第28話 【回復鉱石】を設置してみた

 おいしい料理をおなか一杯食べ、ひと段落して、オレたちは散策を再開した。

 村のあちこちに様々な店があり、見たことのないアイテムがたくさん売られている。

 食材や食器、日用品、雑貨、衣料品、それから何やら不思議なアイテムの並ぶ店……。

 どの店の商品も1つ1つ丁寧に作られていて、これらを見ているだけで森精霊たちの人柄が伝わってくる。


 ――オシャレな店が多くて、村全体がテーマパークみたいだな。

 ハクも興味津々だし、やっぱり女の子はこういう場所が好きなんだろうか?


「私たち森精霊が作るアイテムには、私たちならではの力が宿るんです。ですので、きっと何かお役に立てると思いますよ」

「お互い、情報交換をしながら暮らしやすい世界を作っていきましょう」


 ――そうだ。


「そういえば、村完成のお祝いがまだでしたよね。
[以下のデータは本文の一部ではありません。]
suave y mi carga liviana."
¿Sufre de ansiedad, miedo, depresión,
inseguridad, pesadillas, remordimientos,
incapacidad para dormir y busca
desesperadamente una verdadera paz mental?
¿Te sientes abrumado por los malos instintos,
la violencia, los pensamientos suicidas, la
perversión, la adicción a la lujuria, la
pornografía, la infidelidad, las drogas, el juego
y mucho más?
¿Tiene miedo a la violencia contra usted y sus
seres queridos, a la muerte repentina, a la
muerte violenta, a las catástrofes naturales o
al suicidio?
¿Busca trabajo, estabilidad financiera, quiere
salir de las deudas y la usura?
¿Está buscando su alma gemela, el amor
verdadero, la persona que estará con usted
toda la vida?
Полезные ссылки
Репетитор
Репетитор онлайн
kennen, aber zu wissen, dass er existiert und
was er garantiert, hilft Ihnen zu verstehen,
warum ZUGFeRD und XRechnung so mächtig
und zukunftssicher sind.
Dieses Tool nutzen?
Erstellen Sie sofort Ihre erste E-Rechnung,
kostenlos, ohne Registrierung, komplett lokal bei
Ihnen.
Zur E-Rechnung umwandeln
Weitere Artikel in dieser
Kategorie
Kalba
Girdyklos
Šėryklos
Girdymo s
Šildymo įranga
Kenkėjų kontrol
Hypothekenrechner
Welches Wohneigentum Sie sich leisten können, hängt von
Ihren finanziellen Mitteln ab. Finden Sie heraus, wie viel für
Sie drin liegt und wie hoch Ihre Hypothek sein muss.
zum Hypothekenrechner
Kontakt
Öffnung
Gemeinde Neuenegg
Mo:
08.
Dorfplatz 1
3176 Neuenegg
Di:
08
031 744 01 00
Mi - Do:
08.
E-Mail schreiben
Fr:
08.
森精霊さんたちに役立つかは分かりませんが、よろしければこの【回復鉱石】を村に設置してはどうでしょう?」


 オレは【アイテムボックス】からフィーネにもらった神様アイテム【回復鉱石】を取り出し、村の中心あたりに設置した。

【回復鉱石】は、オレの身長くらいのサイズ感で、大きな水晶のような見た目をしている。
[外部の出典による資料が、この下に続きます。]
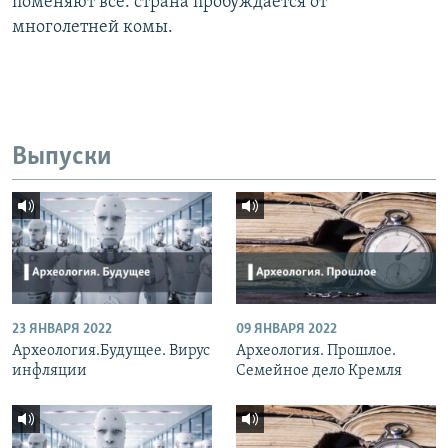
поменяют все: страна пробуждается от
многолетней комы.
Выпуски
23 ЯНВАРЯ 2022
09 ЯНВАРЯ 2022
Археология.Будущее. Вирус
Археология. Прошлое.
инфляции
Семейное дело Кремля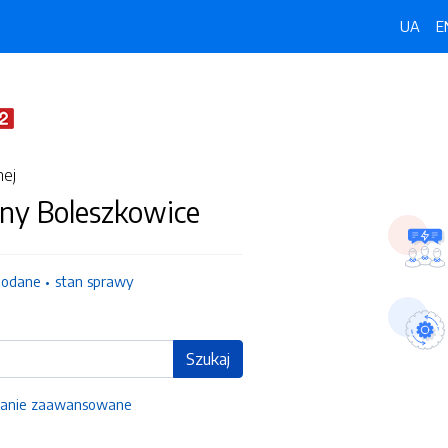
UA
E
nej
ny Boleszkowice
dodane
stan sprawy
Szukaj
anie zaawansowane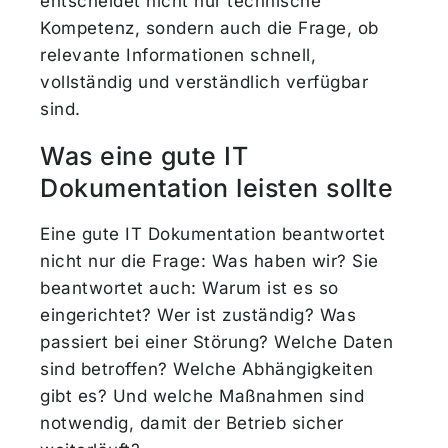
entscheidet nicht nur technische
Kompetenz, sondern auch die Frage, ob
relevante Informationen schnell,
vollständig und verständlich verfügbar
sind.
Was eine gute IT
Dokumentation leisten sollte
Eine gute IT Dokumentation beantwortet
nicht nur die Frage: Was haben wir? Sie
beantwortet auch: Warum ist es so
eingerichtet? Wer ist zuständig? Was
passiert bei einer Störung? Welche Daten
sind betroffen? Welche Abhängigkeiten
gibt es? Und welche Maßnahmen sind
notwendig, damit der Betrieb sicher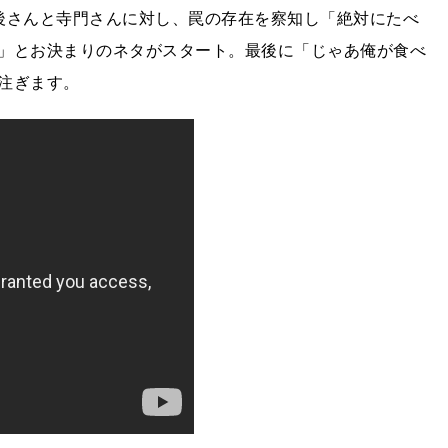
後さんと寺門さんに対し、罠の存在を察知し「絶対にたべ
」とお決まりのネタがスタート。最後に「じゃあ俺が食べ
注ぎます。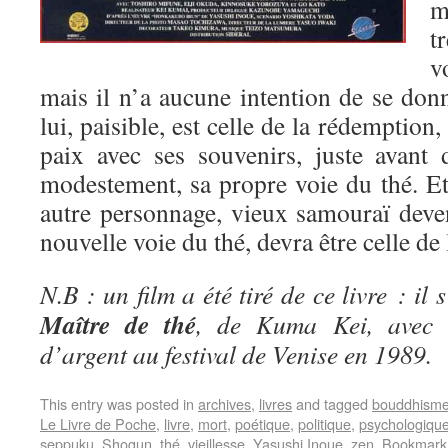
m
t
v
mais il n’a aucune intention de se don
lui, paisible, est celle de la rédemption,
paix avec ses souvenirs, juste avant 
modestement, sa propre voie du thé. 
autre personnage, vieux samouraï deven
nouvelle voie du thé, devra être celle de 
N.B : un film a été tiré de ce livre : il 
Maître de thé
, de Kuma Kei, avec 
d’argent au festival de Venise en 1989.
This entry was posted in
archives
,
livres
and tagged
bouddhism
Le Livre de Poche
,
livre
,
mort
,
poétique
,
politique
,
psychologiqu
seppuku
,
Shogun
,
thé
,
vieillesse
,
Yasushi Inoue
,
zen
. Bookmark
 透き通った鉱石は美しい緑色の光を放っており、圧倒的な存在感を持ちながらグノー村の景観を損なうことなく、より魅力的なものにしてくれた。


「!? こ、これはいったい?」

「ええと……回復スポットの一種です。鉱石力を溜め込む特別な鉱石らしく、近くにいるだけで癒し効果が得られますよ」


「とても純度の高い、強い力を感じます。ハルト様、あなたはいったい何者なんですか? 長老から、この辺りを管理している領主様だと聞いていたのですが」

「あー、まあ、だいたいそんな感じです。すみません、詳しいことは」


 実はこの世界の神様です、なんて言ったら、怖がられてしまうかもしれない。

 せっかく良好な関係性を築けそうな今、それを壊してしまいそうな情報は伏せておきたかった。
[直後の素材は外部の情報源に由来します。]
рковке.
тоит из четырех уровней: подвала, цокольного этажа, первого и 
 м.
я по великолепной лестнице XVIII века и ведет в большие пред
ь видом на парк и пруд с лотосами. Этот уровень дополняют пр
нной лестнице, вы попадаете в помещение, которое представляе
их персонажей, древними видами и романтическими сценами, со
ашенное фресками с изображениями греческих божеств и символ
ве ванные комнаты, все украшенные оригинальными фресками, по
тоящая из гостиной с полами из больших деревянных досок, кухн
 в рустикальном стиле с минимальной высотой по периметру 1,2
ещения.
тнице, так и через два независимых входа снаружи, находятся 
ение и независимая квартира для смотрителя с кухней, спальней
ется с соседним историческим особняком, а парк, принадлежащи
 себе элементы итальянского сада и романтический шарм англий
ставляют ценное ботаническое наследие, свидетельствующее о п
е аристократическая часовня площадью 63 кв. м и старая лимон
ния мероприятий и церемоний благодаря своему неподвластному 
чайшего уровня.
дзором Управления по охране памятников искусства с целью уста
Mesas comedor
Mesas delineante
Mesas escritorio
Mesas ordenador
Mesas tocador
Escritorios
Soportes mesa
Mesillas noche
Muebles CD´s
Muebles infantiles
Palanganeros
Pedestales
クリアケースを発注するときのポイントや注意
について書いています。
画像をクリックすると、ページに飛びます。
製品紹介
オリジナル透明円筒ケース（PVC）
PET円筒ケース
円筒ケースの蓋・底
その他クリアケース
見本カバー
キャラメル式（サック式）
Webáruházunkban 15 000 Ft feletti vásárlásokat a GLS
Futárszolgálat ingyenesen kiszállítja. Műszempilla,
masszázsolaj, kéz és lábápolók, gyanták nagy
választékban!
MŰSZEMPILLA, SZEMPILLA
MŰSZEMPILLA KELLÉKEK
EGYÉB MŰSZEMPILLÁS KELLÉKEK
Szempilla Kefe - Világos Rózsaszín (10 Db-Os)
「そ、そうですよね。勝手に踏み込もうとしてごめんなさい」

「いえ。あ、邪魔になりそうなら場所も移動できるので、遠慮なく言ってください」

「中心にあった方が平等に恩恵を受けられそうですし、ここがいいと思います」

「それならよかった」


「私たちからも、ささやかではありますがお礼の品をお渡しさせてください。長老の家にご案内します」

「ありがとうございます」


 長老の家は、村の奥の方にあった。


「おお、ハルト殿。村はいかがでしたかな?」

「素晴らしい村で感動しました。料理もとてもおいしかったです」

「楽しんでいただけたようで何よりじゃ」

「実は、村づくりの手伝いをしていただく約束までしてしまいました」

「それはそれは。ハルト殿の村づくりに携われるというのは、こちらにとっても名誉なことです」


 なんだろう。オレの扱いが勝手に神格化されてる気がする。

 たまたま手違いで死んで力をもらっただけの元サラリーマンですみません……。


「さて、村の案内も終わったところで、ぜひともお礼をさせてくだされ。アスタ、例の品を」

「はい、長老」


 アスタと呼ばれた青年は、宝石箱のような小さな小箱を持ってきた。